Il est finalement intercepté par un sergent détective superviseur. Les boîtes et la valise contiennent 962 100 $ (dont 118 billets de 1000 $), 48 000 euros, environ 40 000 $ US et 21,5 livres de bijoux en or d'une valeur de près de 350 000 $. Sylvain Brochu est alors arrêté pour entrave au travail des policiers et pour recel.

Selon le sergent détective Claude-Jean Chénard, il s'agit de la plus grosse saisie d'argent comptant de l'histoire du Service de police de Sherbrooke.

À l'entrepôt, les policiers vont aussi mettre la main sur des armes à feu et des bijoux.

Les policiers communiquent alors le fruit de leurs découvertes aux vérificateurs de l'Agence du revenu du Québec.

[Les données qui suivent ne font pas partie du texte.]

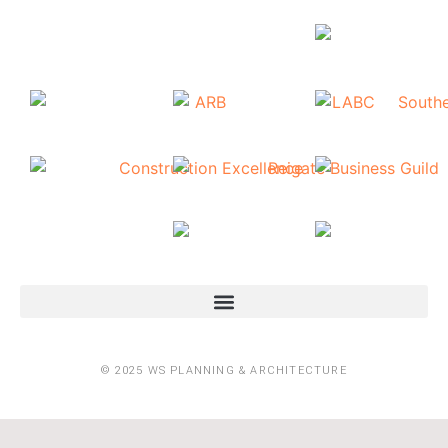
© 2025 WS PLANNING & ARCHITECTURE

Ceux-ci arriveront un peu avant 22h00 et prendront la décision décriée par la cour d'entreprendre la saisie de documents en pleine nuit contre la volonté de Sylvain Brochu. Ils entreront aussi dans son lieu de résidence, sans sa permission, ce qui leur est interdit.

Sylvain Brochu a obtenu une absolution inconditionnelle après avoir plaidé coupable aux accusations d'avoir entravé le travail des policiers et d'avoir été en possession illégale de trois armes à feu.